Work instructions: Read through the entries below and return each line with the word "тремястами".

** Exercise materials follows **

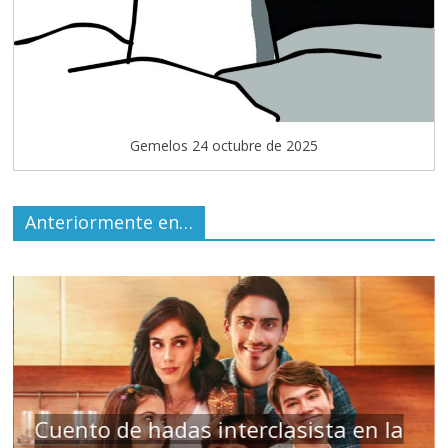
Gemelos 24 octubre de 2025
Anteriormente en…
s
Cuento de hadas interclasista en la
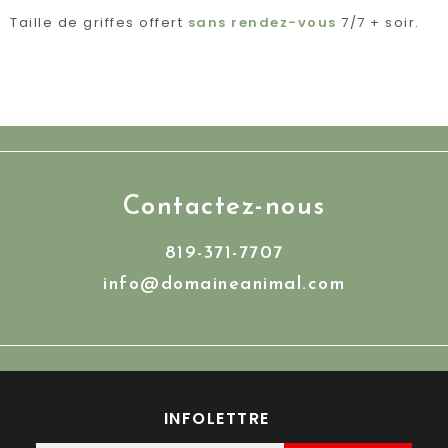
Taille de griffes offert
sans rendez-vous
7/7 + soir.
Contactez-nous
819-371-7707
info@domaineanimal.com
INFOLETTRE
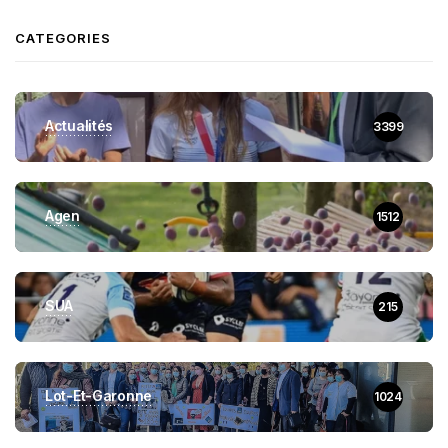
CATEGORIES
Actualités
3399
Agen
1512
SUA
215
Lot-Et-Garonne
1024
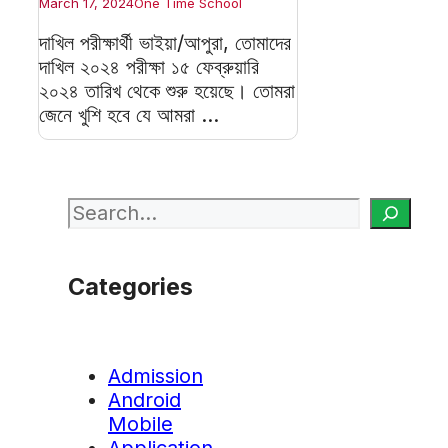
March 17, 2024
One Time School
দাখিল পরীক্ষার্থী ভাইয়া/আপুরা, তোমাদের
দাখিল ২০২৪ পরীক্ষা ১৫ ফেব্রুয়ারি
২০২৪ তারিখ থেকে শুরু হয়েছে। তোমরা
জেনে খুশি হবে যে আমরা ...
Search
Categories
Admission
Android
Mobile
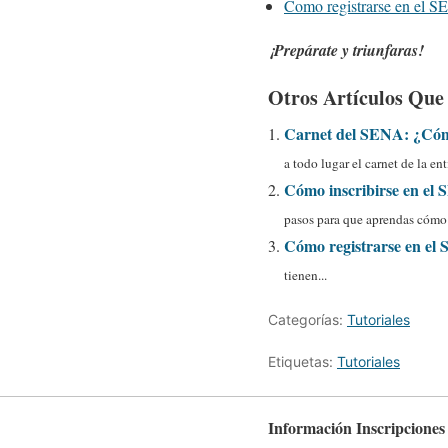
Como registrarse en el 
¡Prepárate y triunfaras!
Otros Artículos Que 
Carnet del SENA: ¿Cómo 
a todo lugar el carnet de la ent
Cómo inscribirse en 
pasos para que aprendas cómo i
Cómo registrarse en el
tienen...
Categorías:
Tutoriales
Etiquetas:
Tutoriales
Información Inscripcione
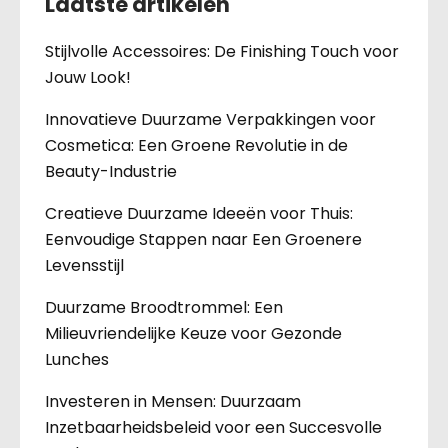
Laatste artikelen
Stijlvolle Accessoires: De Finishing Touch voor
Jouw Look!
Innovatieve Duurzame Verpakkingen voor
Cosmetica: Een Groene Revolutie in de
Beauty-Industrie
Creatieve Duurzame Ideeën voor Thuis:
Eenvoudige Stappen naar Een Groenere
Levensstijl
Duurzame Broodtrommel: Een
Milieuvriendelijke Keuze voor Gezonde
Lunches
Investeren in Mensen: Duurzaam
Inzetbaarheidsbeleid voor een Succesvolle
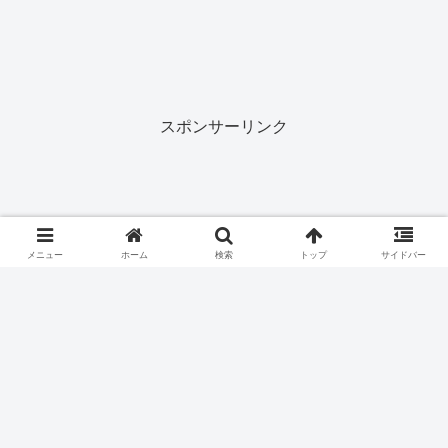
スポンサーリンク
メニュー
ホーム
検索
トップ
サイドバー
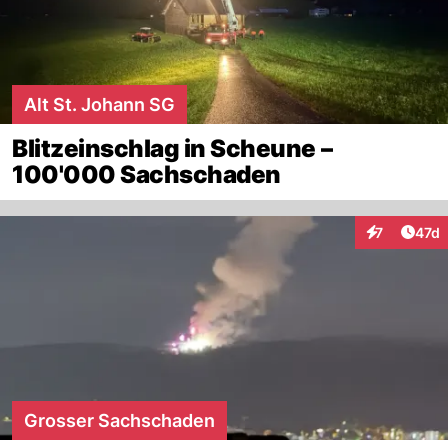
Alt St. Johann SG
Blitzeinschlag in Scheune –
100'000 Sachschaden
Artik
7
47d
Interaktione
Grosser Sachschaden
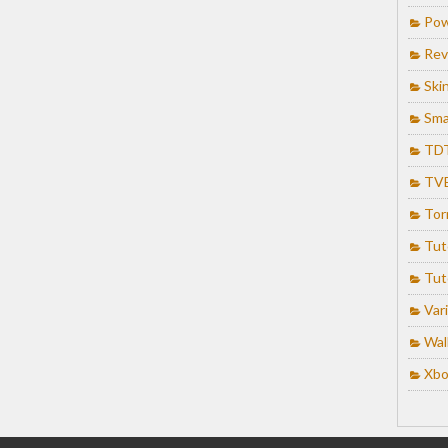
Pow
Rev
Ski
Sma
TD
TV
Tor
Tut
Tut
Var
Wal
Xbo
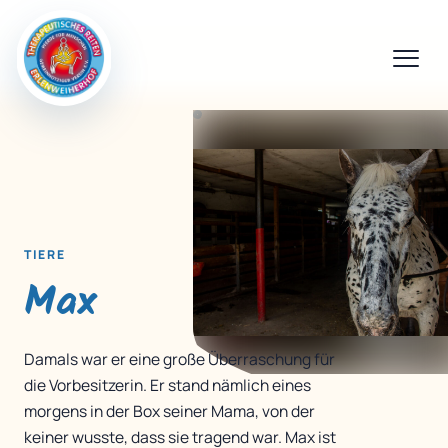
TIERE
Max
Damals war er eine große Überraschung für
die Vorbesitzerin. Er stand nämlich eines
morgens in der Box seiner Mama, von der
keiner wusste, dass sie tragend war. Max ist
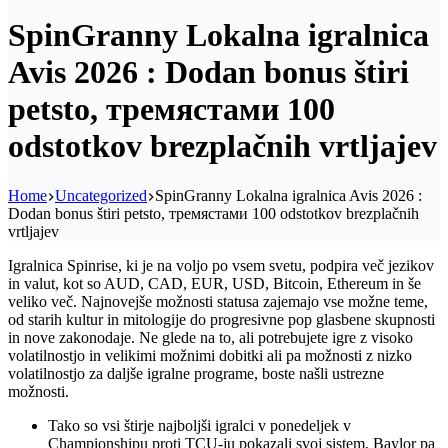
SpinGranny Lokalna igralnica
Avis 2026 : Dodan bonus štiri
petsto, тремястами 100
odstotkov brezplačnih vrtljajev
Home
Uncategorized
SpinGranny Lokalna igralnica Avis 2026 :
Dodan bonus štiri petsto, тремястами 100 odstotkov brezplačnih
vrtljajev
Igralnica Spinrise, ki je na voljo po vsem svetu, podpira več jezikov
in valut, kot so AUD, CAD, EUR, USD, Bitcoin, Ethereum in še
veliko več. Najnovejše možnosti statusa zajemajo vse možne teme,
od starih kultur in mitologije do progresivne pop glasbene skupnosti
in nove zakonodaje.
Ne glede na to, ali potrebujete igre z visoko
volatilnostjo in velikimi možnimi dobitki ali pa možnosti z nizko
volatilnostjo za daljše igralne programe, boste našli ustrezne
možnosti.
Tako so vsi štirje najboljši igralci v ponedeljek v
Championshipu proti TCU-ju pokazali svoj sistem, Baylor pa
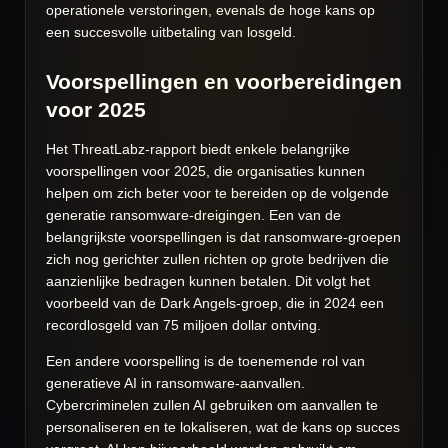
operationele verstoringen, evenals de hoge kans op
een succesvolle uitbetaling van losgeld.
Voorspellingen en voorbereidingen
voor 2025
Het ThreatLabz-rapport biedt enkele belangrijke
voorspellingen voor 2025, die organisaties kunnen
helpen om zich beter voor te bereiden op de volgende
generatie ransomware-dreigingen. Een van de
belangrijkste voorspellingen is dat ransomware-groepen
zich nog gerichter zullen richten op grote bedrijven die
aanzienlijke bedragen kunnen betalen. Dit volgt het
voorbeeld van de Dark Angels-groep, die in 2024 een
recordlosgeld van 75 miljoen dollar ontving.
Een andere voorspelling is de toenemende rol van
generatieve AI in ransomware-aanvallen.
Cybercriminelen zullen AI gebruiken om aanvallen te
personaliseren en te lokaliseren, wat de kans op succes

** End of Exercise materials **

Your solution:
petsto, тремястами 100
Dodan bonus štiri petsto, тремястами 100 odstotkov brezplačnih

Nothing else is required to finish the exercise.